40th Hellenic Mathematical Olympiad

Answer: $5^2=25$ and $25^2=225$.

Proof. Since a perfect square cannot have its last digit $2$, $N$ must be of the form: $$N=22\dots 225=22\dots 200+25=100\cdot 2\cdot 11\dots 1+25=100\cdot 2\cdot \frac{10^{n-1}-1}{9}+25,$$ where the digit $2$ there exists $n$ times, $n\ge 1$.

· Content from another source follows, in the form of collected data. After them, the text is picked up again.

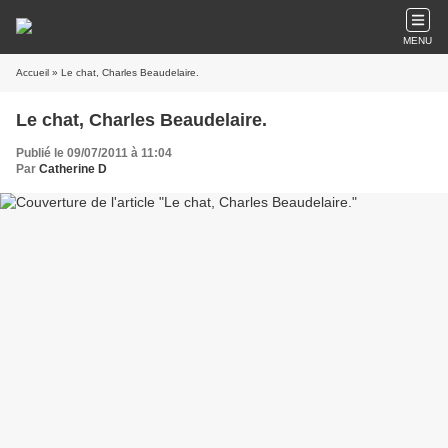
MENU
Accueil
» Le chat, Charles Beaudelaire.
Le chat, Charles Beaudelaire.
Publié le 09/07/2011 à 11:04
Par
Catherine D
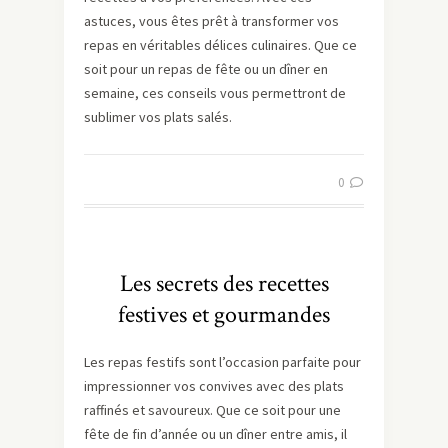
astuces, vous êtes prêt à transformer vos
repas en véritables délices culinaires. Que ce
soit pour un repas de fête ou un dîner en
semaine, ces conseils vous permettront de
sublimer vos plats salés.
0
Les secrets des recettes
festives et gourmandes
Les repas festifs sont l’occasion parfaite pour
impressionner vos convives avec des plats
raffinés et savoureux. Que ce soit pour une
fête de fin d’année ou un dîner entre amis, il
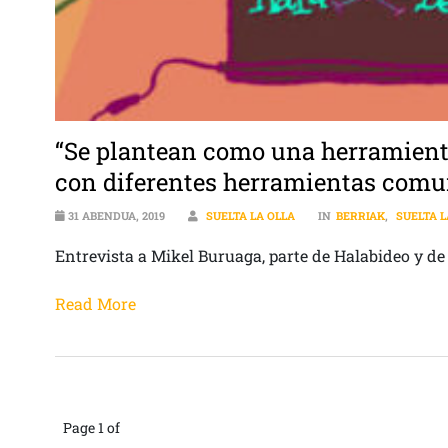
“Se plantean como una herramient
con diferentes herramientas comu
31 ABENDUA, 2019
SUELTA LA OLLA
IN
BERRIAK
,
SUELTA L
Entrevista a Mikel Buruaga, parte de Halabideo y de
Read More
Page 1 of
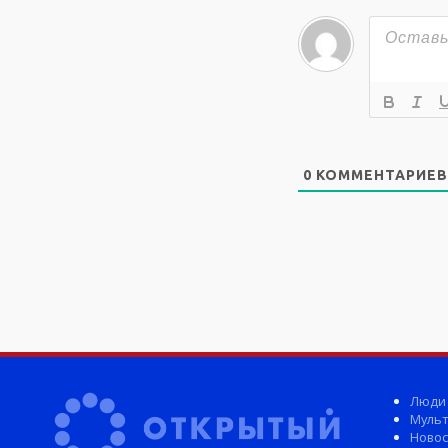
0
КОММЕНТАРИЕВ
Люди
Мульт
Новос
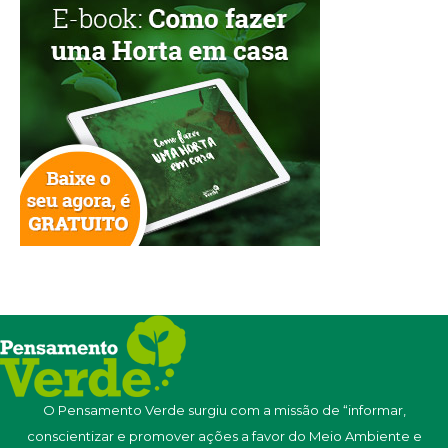
O Pensamento Verde surgiu com a missão de “informar,
conscientizar e promover ações a favor do Meio Ambiente e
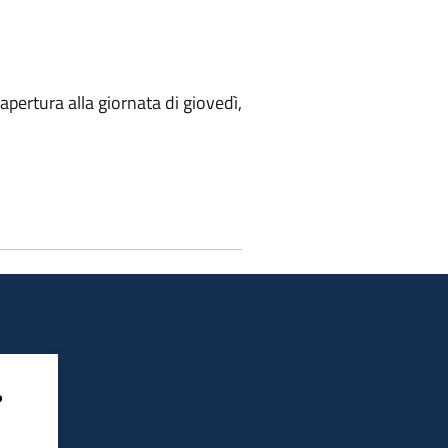
'apertura alla giornata di giovedì,
?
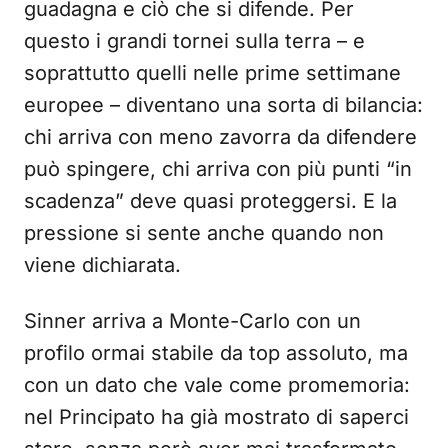
guadagna e ciò che si difende. Per
questo i grandi tornei sulla terra – e
soprattutto quelli nelle prime settimane
europee – diventano una sorta di bilancia:
chi arriva con meno zavorra da difendere
può spingere, chi arriva con più punti “in
scadenza” deve quasi proteggersi. E la
pressione si sente anche quando non
viene dichiarata.
Sinner arriva a Monte-Carlo con un
profilo ormai stabile da top assoluto, ma
con un dato che vale come promemoria:
nel Principato ha già mostrato di saperci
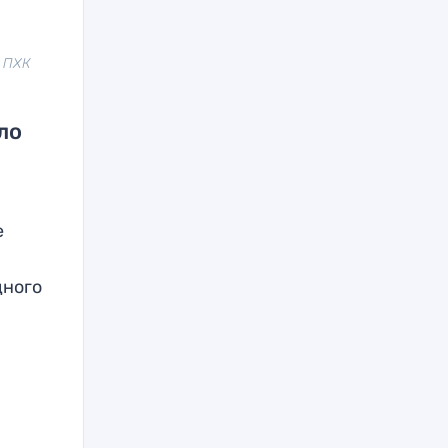
и ПХК
ло
е
дного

Working mod $10$, then $N=(10k+v{)}^2$, $0\le v<10$, where $k$ is a positive integer, we can see that only in the case $N=(10k+5{)}^2$ results a positive integer leading to $25$. Then we have $$100\cdot 2\cdot \frac{10^{n-1}-1}{9}+25=(10k+5{)}^2,(1)$$ or equivalently $$9k^2+9k-2(10^{n-1}-1)=0.(2)$$ Since $k$ is a positive integer, the discriminant of the equation (2) must be perfect square, that is $\Delta =9(8\cdot 10^{n-1}+1)$ must be perfect square. Thus we must have $$8\cdot 10^{n-1}+1=x^2,$$ for some odd integer $x>1$. If $x=2m+1$, $m\ge 1$, then: $$8\cdot 10^{n-1}=x^2-1=(x-1)(x+1)=4m(m+1)\Rightarrow$$ $$2^n\cdot 5^{n-1}=m(m+1),(3)$$ with $(m,m+1)=1$. We distinguish cases with respect to $n$:

If $n=1$, then $m=1$, $k=0$ and $N=25$. If $n=2$, then $m=4$, $k=1$ and $N=225$. * If $n\ge 3$, since $5^{n-1}>4^{n-1}=2^{2n-2}>2^n$, from equation (3) we get: $$2^n=m\text{ and }{5}^{n-1}=m+1,$$ and so $m=5^{n-1}-1=4\cdot (5^{n-2}+\cdots +1)>4\cdot 4^{n-2}=4^{n-1}>2^n=m$, absurd.